Thierry Vircoulon, responsable de l'Afrique centrale d'International Crisis Group (ICG), estime que la crise qui secoue les Kivu n'est pas uniquement militaire, elle est aussi politique, et la tentative d'arrestation de Ntaganda retarde son règlement.

Il pense que «cette situation actuelle dans les Kivu est vraiment le reflet de tout ce qui n'a pas été achevé et réalisé lors du dernier mandat de Joseph Kabila, à savoir la fin des groupes armés dans l'Est du pays».

Le Premier ministre qui hérite de cette situation doit vite se mettre à l’œuvre pour apporter une solution durable au problème de l’Est. Car, il y a risque que ces tensions ne plombent la réalisation de son programme.
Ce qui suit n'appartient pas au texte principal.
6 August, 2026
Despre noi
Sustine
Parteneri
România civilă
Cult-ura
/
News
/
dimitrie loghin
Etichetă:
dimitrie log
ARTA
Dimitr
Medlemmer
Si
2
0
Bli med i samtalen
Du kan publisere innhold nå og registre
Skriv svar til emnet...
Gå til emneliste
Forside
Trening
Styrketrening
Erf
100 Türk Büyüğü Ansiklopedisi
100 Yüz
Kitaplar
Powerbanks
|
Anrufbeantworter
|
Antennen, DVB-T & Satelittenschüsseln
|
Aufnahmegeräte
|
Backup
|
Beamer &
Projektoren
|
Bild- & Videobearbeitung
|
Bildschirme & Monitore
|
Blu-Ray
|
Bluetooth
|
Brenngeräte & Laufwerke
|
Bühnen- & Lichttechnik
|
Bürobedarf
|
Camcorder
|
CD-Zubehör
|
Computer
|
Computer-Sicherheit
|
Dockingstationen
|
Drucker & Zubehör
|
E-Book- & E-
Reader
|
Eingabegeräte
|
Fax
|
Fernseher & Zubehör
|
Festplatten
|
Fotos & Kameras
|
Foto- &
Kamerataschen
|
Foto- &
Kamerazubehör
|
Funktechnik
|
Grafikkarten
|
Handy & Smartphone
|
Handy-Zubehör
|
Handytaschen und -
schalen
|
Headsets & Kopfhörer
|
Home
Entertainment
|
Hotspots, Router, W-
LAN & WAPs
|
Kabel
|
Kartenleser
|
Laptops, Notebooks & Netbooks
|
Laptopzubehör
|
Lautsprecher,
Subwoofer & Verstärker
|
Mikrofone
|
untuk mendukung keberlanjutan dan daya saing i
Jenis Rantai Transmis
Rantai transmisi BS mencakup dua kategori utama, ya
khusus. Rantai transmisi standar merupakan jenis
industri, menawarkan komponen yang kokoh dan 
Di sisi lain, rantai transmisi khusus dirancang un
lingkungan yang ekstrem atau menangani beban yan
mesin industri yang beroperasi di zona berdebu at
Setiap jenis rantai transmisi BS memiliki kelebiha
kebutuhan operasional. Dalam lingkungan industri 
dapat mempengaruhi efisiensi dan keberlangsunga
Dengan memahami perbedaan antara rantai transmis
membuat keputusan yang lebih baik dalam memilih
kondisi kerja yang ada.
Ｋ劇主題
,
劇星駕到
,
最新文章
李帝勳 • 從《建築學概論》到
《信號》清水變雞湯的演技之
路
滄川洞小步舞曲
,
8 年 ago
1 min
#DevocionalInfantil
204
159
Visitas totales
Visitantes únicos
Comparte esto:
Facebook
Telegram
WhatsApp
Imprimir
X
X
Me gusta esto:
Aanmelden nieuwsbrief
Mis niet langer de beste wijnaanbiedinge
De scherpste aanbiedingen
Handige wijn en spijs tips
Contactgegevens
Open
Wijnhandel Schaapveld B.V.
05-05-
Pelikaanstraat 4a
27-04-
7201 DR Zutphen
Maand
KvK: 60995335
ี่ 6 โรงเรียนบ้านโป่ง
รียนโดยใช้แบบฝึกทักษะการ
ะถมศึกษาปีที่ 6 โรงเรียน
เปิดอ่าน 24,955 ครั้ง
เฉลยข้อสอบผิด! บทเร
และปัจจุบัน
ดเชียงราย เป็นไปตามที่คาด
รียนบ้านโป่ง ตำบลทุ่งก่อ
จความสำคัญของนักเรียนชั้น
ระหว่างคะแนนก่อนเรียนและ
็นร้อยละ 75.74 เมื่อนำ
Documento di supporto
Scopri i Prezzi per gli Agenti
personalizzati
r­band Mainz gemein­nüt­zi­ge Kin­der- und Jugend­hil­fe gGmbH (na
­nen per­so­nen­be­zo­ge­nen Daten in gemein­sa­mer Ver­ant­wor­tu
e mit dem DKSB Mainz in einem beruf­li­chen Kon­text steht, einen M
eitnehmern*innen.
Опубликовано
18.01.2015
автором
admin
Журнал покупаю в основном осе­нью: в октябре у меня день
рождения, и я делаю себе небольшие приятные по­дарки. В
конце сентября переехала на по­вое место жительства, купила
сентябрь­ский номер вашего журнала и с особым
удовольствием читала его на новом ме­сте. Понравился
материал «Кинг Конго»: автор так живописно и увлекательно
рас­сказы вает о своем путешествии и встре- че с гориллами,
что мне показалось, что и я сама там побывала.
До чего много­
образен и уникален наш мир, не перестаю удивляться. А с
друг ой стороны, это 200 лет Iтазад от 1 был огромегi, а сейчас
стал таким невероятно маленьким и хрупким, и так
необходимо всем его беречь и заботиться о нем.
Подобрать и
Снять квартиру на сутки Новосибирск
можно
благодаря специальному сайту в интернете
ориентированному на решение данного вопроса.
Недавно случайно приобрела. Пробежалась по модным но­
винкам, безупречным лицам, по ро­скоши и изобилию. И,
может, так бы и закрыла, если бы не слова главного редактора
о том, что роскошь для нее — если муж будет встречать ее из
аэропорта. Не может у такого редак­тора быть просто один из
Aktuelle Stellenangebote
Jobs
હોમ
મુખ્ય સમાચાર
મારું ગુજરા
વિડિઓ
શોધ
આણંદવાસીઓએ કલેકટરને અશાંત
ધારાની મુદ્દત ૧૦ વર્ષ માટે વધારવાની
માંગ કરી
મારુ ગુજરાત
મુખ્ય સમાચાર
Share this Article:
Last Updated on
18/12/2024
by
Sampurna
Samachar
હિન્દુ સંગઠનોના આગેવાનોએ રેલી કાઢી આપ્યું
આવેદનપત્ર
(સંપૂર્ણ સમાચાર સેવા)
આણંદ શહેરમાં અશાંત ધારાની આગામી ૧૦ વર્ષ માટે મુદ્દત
Devant les députés réunis mercredi 9 mai à l’hémicycle du palais du peuple, le chef du gouvernement a promis de relever les nombreux défis qui se dressent devant lui. Or, le chef de l’Etat vient de lui rappeler que le premier défi – priorité des priorités- à relever se trouve être la question de l’armée pour vaincre définitivement le démon de l’insécurité, très actif depuis quelques années dans l’Est, devenu ventre mou de la RDC.